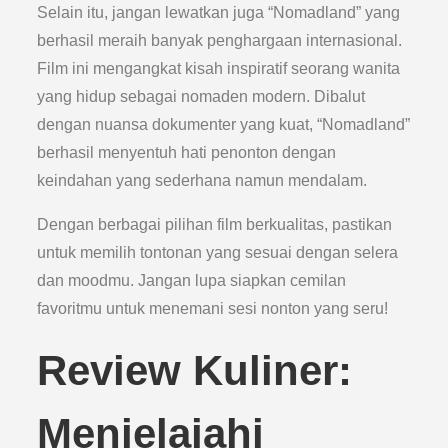
Selain itu, jangan lewatkan juga “Nomadland” yang
berhasil meraih banyak penghargaan internasional.
Film ini mengangkat kisah inspiratif seorang wanita
yang hidup sebagai nomaden modern. Dibalut
dengan nuansa dokumenter yang kuat, “Nomadland”
berhasil menyentuh hati penonton dengan
keindahan yang sederhana namun mendalam.
Dengan berbagai pilihan film berkualitas, pastikan
untuk memilih tontonan yang sesuai dengan selera
dan moodmu. Jangan lupa siapkan cemilan
favoritmu untuk menemani sesi nonton yang seru!
Review Kuliner:
Menjelajahi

· · · · · · ·

• Task goal
All the records need to be retyped word for word, except for the pictures.

• Written solution
Selain itu, jangan lewatkan juga “Nomadland” yang
berhasil meraih banyak penghargaan internasional.
Film ini mengangkat kisah inspiratif seorang wanita
yang hidup sebagai nomaden modern. Dibalut
dengan nuansa dokumenter yang kuat, “Nomadland”
berhasil menyentuh hati penonton dengan
keindahan yang sederhana namun mendalam.
Dengan berbagai pilihan film berkualitas, pastikan
untuk memilih tontonan yang sesuai dengan selera
dan moodmu. Jangan lupa siapkan cemilan
favoritmu untuk menemani sesi nonton yang seru!
Review Kuliner:
Menjelajahi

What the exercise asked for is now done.